- Šent Lovrenc Location in Slovenia
- Coordinates: 46°1′52″N 15°04′26″E﻿ / ﻿46.03111°N 15.07389°E
- Country: Slovenia
- Traditional region: Lower Carniola
- Statistical region: Central Sava
- Municipality: Litija
- Elevation: 654 m (2,146 ft)

= Šent Lovrenc, Litija =

Šent Lovrenc (/sl/ or /sl/, Sankt Lorenz) is a former settlement in the Municipality of Litija in central Slovenia. It is now parts of the villages of Gradišče, Ježevec, Prelesje, and Strmec.

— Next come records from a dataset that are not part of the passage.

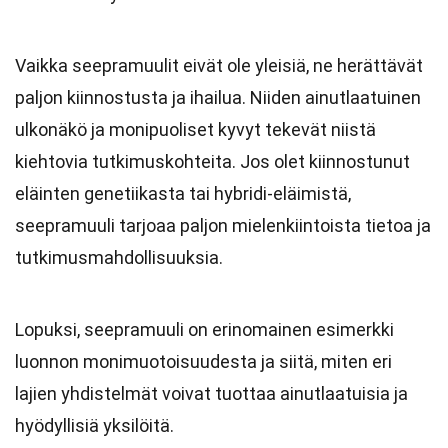
Vaikka seepramuulit eivät ole yleisiä, ne herättävät
paljon kiinnostusta ja ihailua. Niiden ainutlaatuinen
ulkonäkö ja monipuoliset kyvyt tekevät niistä
kiehtovia tutkimuskohteita. Jos olet kiinnostunut
eläinten genetiikasta tai hybridi-eläimistä,
seepramuuli tarjoaa paljon mielenkiintoista tietoa ja
tutkimusmahdollisuuksia.
Lopuksi, seepramuuli on erinomainen esimerkki
luonnon monimuotoisuudesta ja siitä, miten eri
lajien yhdistelmät voivat tuottaa ainutlaatuisia ja
hyödyllisiä yksilöitä.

The area is part of the traditional region of Lower Carniola and is now included with the rest of the municipality in the Central Sava Statistical Region.

==Geography==
Šent Lovrenc was a large scattered village below the southwestern slope of Jatna Hill (elevation: 851 m), comprising the hamlets of Bobneči Vrh, Briše, Dobje, Gradišče, Javorje, Jelševec, Mlake, Podstrmec, Sedeše, and Strmec.

==Name==
The name Šent Lovrenc is derived from Saint Lawrence's Church, now in the separate village of Prelesje.

==History==
Šent Lovrenc had a population of 341 living in 68 houses in 1900, and 340 living in 53 houses in 1931. In 1953, Šent Lovrenc was divided among what are now the villages of Gradišče, Ježevec, Prelesje, and Strmec, ending its existence as a separate settlement. The elimination of the name Šent Lovrenc was in line with the 1948 Law on Names of Settlements and Designations of Squares, Streets, and Buildings as part of efforts by Slovenia's postwar communist government to remove religious elements from toponyms.